# Deploy Transformers model using SageMaker Hugging Face Deep Learning Container


1. [Introduction](#Introduction) 
2. [Setup](#Setup)
3. [Download Hugging Face Pretrained Model](#Download-Hugging-Face-Pretrained-Model)
4. [Package the saved model to tar.gz format](#Package-the-saved-model-to-tar.gz-format)
5. [Upload Pre-trained Model to S3](#Upload-Pre-trained-Model-to-S3)
6. [Deploy the model using `model_data`](#Deploy-the-model-using-model_data) 
7. [Prediction with Amazon SageMaker endpoint](#Prediction-with-Amazon-SageMaker-endpoint)


## Introduction

For inference, you can use your trained Hugging Face model or one of the pretrained Hugging Face models to deploy an inference job with SageMaker. 

### How to deploy an inference job using the Hugging Face Deep Learning Containers
You have two options for running inference with SageMaker. You can run inference using a model that you trained, or deploy a pre-trained Hugging Face model.

* Run inference with your trained model: You have two options for running inference with your own trained model. You can run inference with a model that you trained using an existing Hugging Face model with the SageMaker Hugging Face Deep Learning Containers, or you can bring your own existing Hugging Face model and deploy it using SageMaker. When you run inference with a model that you trained with the SageMaker Hugging Face Estimator, you can deploy the model immediately after training completes or you can upload the trained model to an Amazon S3 bucket and ingest it when running inference later.
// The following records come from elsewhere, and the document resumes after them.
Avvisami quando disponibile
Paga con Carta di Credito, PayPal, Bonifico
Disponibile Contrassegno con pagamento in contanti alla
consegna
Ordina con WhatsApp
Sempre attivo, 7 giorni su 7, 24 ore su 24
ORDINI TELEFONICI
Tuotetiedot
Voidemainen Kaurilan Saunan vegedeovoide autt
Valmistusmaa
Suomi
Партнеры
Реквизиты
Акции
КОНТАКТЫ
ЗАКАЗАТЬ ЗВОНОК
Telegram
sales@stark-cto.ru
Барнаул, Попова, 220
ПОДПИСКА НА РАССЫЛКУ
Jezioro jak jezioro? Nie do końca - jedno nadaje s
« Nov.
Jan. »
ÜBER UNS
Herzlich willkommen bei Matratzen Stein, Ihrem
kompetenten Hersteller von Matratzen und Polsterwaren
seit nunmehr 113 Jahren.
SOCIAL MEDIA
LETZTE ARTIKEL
If you bring your own existing Hugging Face model, you must upload the trained model to an Amazon S3 bucket and ingest that bucket when running inference.
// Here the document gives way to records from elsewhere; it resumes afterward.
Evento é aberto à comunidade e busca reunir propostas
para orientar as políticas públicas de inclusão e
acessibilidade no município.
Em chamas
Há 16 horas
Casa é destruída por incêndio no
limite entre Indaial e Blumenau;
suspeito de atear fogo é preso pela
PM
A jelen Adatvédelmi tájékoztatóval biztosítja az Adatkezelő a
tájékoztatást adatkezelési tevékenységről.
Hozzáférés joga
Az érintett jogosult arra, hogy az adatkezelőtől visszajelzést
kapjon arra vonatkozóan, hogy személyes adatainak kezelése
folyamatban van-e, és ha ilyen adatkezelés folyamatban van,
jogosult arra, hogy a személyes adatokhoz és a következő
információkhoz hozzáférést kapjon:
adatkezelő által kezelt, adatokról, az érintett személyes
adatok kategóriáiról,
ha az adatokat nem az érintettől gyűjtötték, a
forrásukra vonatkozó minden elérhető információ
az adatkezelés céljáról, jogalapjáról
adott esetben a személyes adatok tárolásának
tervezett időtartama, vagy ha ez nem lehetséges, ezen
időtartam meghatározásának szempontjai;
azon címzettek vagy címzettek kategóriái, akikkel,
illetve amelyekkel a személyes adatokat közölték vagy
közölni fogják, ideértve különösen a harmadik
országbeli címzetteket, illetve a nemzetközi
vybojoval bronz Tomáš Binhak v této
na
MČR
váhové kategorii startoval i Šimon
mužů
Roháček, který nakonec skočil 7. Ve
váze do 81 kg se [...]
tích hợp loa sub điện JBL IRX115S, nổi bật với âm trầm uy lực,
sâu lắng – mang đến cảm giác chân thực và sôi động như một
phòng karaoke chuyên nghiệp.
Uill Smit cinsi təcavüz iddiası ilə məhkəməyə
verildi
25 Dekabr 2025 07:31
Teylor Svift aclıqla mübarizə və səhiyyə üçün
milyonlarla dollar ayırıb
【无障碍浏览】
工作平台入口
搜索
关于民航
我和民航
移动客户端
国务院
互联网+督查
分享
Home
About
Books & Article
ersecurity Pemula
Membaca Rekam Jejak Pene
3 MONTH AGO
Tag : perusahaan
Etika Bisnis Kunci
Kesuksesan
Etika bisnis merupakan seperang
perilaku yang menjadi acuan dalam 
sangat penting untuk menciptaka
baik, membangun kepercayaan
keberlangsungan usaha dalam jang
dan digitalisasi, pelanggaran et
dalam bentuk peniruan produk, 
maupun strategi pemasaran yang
* Run inference with a pre-trained HuggingFace model: You can use one of the thousands of pre-trained Hugging Face models to run your inference jobs with no additional training needed. We will see this in our lab today.

In this notebook, we will use the `Hugging Face Inference DLCs and Amazon SageMaker Python SDK` to deploy a pre-trained transformer model for real-time inference. We will perform following steps:

## Setup

In [None]:
!pip install "sagemaker>=2.48.0" --upgrade
!pip install torch -q
!pip install transformers -q
!pip install ipywidgets -q

#### **Note: Restart the notebook after installing the above packages.**

In [None]:
from IPython.display import display_html
def restartkernel() :
 display_html("",raw=True)

In [None]:
restartkernel()

## Deploy a Hugging Face Transformer model from S3 to SageMaker for inference


### Download Hugging Face Pretrained Model

In this example we are downloading a pre-trained HuggingFace model - `facebook/bart-large-mnli` from the HuggingFace library. We will use this model for classifying the tweets as `POSTIVE` or `NEGATIVE`.

In [None]:
pip install huggingface-hub

In [None]:
from transformers import AutoModelForSequenceClassification, AutoTokenizer
MODEL = 'facebook/bart-large-mnli'
model = AutoModelForSequenceClassification.from_pretrained(MODEL)
tokenizer = AutoTokenizer.from_pretrained(MODEL)
model.save_pretrained('model_token')
tokenizer.save_pretrained('model_token')

### Package the saved model to tar.gz format

Once the model is downloaded, we need to package (tokenizer and model weights) it to `.tar.gz` format as expected by Amazon SageMaker. 

In [None]:
!cd model_token && tar zcvf model.tar.gz * 
!mv model_token/model.tar.gz ./model.tar.gz

### Upload Pre-trained Model to S3

We are going to use the `sagemaker.s3.S3Uploader` api to upload our model to an S3 location. We will provide this s3 path to the `HuggingFaceModel` class during deployment.

In [None]:
import sagemaker
from sagemaker.s3 import S3Uploader,s3_path_join

# get the s3 bucket
sess = sagemaker.Session()
role = sagemaker.get_execution_role()
sagemaker_session_bucket = sess.default_bucket()
# uploads a given file to S3.
upload_path = s3_path_join("s3://",sagemaker_session_bucket,"bart_model")
print(f"Uploading Model to {upload_path}")
model_uri = S3Uploader.upload('model.tar.gz',upload_path)
print(f"Uploaded model to {model_uri}")

In [None]:
%store model_uri

### Deploy the model using `model_data`

We will deploy our pre-trained model which we packaged and uploaded to s3 in the previous steps, using the model_data argument to specify the s3 location of your tokenizer and model weights.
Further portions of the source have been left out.